In the Sept. 21, 2006, issue of Neuron, researchers from the University of California at San Francisco's Gladstone Institute and the University of Tokyo report that the protease cathepsin B possibly could be harnessed to get rid of those plaques.
Because it is found in amyloid plaques, cathepsin has been thought of as a culprit in Alzheimer's disease, the theory being that the protease cuts amyloid precursor protein into toxic A beta fragments, which form amyloid plaques; the size of the plaques is determined by the relative rates of plaque formation and breakdown. But, as senior author Li Gan told BioWorld Today, "for something to be there doesn't mean it has to commit a crime."
The researchers began to suspect that cathepsin actually might be fighting plaques when they knocked out cathepsin B in a mouse model of Alzheimer's that is engineered to express high levels of human amyloid precursor protein.
Gan and her colleagues suspected that cathepsin might help process APP into A-beta, and so they compared the levels of A-beta in hAPP mice with and without cathepsin B - and came up empty: "We actually saw more A-beta," said Gan, who is an assistant professor of neurology at UCSF. A-beta fragments come in several lengths, which in turn have varying toxicity; cathepsin knockouts also had fewer fragments of the most toxic length than hAPP mice with cathepsin B.
Knocking out cathepsin increased plaque load in hAPP animals, which led Gan and her colleagues to conclude that "maybe the substrate of cathepsin is not the precursor, but the peptide itself." In vitro experiments supported that idea, demonstrating that cathepsin B snips the most toxic A-beta fragments into shorter, less nasty fragments; the enzyme also was able to cut A-beta aggregates.

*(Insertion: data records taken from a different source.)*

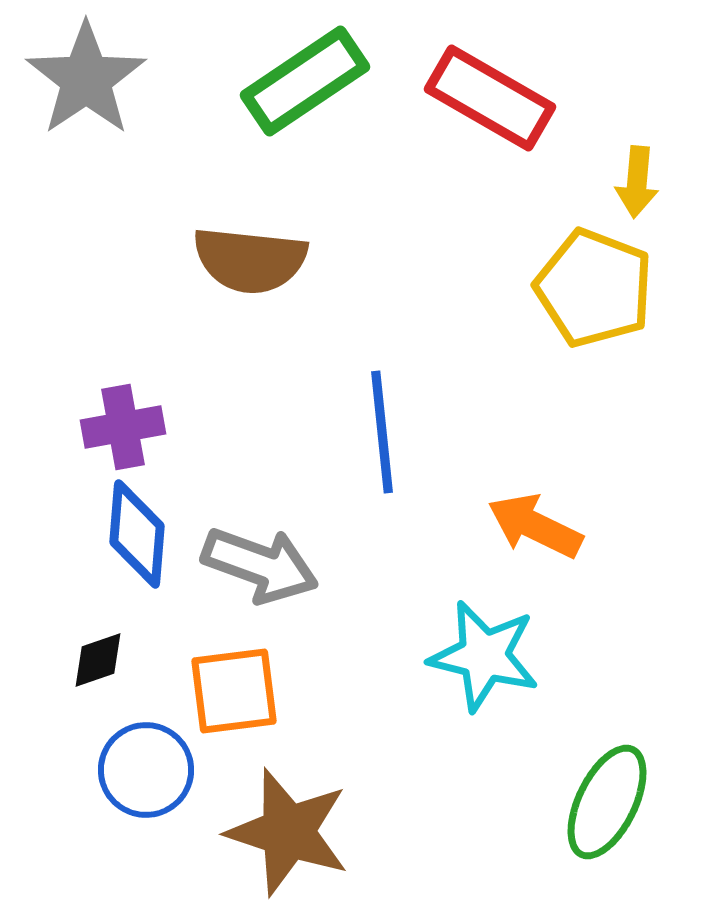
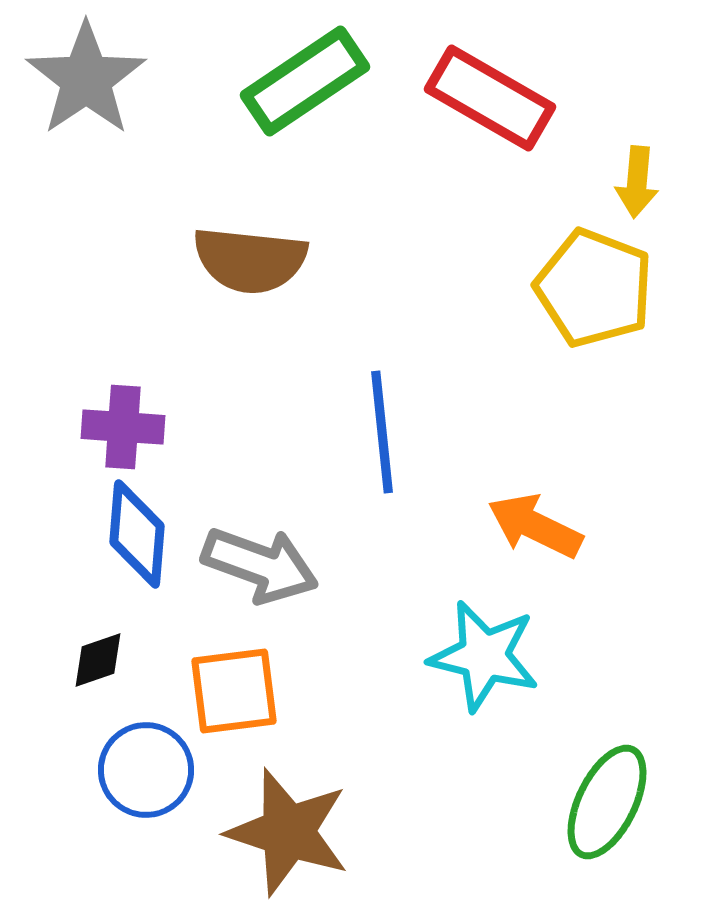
purple cross: rotated 14 degrees clockwise
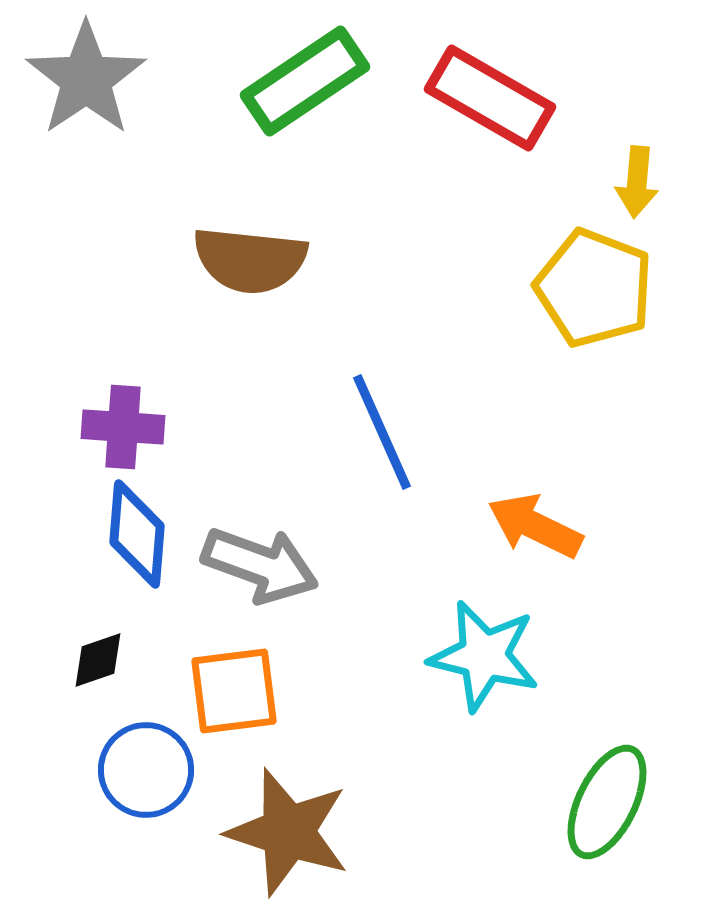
blue line: rotated 18 degrees counterclockwise
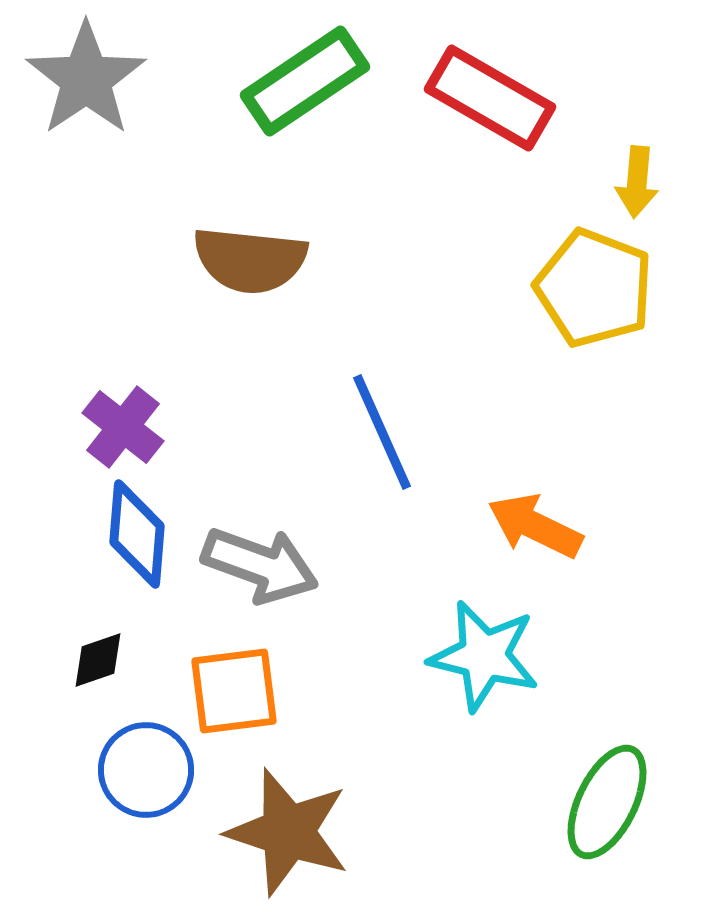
purple cross: rotated 34 degrees clockwise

Through staining experiments, Gan and her colleagues also pinned down the exact localization of cathepsin; they found that in hAPP mice, cathepsin B and A-beta aggregates were co-localized both inside and outside of cells.
In a final set of experiments, Lin and her colleagues took the opposite tack to knockouts, overexpressing CatB in the brains of aged hAPP mice, which have significant plaque formation. There, they found that cathepsin B was as effective as the known A-beta degrading enzyme neprilysin in reducing plaques.
Overall, the results suggested that increasing the clearance of A-beta fragments and aggregates might be a useful approach to combating Alzheimer's disease. Of course, many things can happen on the way to the clinic, and Gan noted that at this point it is "premature" to be counting on any medicines that might come out of the findings. She also noted that "chemically, it is much easier to develop inhibitors than activators," which is one reason that current therapeutic strategies lean toward preventing plaque buildup in the first place.
But while Gan's first order of interest is to see whether increasing cathepsin B activity will reverse cognitive deficits in hAPP mice, she does plan to search for "strategies to safely increase cathepsin B activity." She also noted that such strategies might be indirect: "Cathepsin B is normally inhibited itself. So if you could modulate the activity of the inhibitor, maybe you could increase its activity."